PIlls being separated in pharmacy
The health care industry saw a 70% increase in marketing over past 20 years. Photo: Joe Raedle/Getty Images

The health care industry spends roughly $30 billion per year on marketing, according to a new study published in the Journal of the American Medical Association. That’s about a 70% increase over the past 20 years.

By the numbers: Marketing to doctors makes up the biggest share of promotional spending, but direct-to-consumer advertising is growing the fastest. And pharmaceutical companies are by far the biggest spenders.

  • Drug companies spent $20 billion on marketing to health care professionals in 2016, mostly to provide free samples of their products.
  • Pharma companies spent another $6 billion on marketing to consumers.
  • The number of ads has also skyrocketed. Drug companies paid for 4.6 million total ads, including 663,000 TV commercials, in 2016, up from just 79,000 total ads in 1997.
  • Hospitals, clinics and other health providers spent a total of roughly $3 billion on direct-to-consumer advertising.

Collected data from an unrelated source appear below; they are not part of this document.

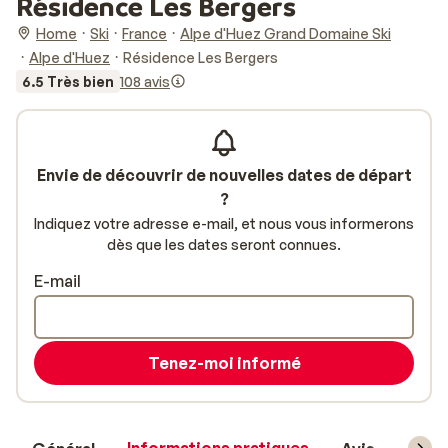
Résidence Les Bergers
Home
Ski
France
Alpe d'Huez Grand Domaine Ski
Alpe d'Huez
Résidence Les Bergers
6.5 Très bien
108 avis
Envie de découvrir de nouvelles dates de départ
?
Indiquez votre adresse e-mail, et nous vous informerons
dès que les dates seront connues.
E-mail
Tenez-moi informé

Why it matters: Some critics don’t believe direct-to-consumer drug advertising should even be legal (the U.S. and New Zealand are the only countries that allow it), and those billions are baked into the prices we pay for drugs, hospital care and other services.

  • Realistically, though, there’s no reason to expect promotional spending to slow down, especially as the pharmaceutical industry shifts toward more expensive biological therapies. Those drugs are already making up a bigger share of all industry advertising, according to the paper.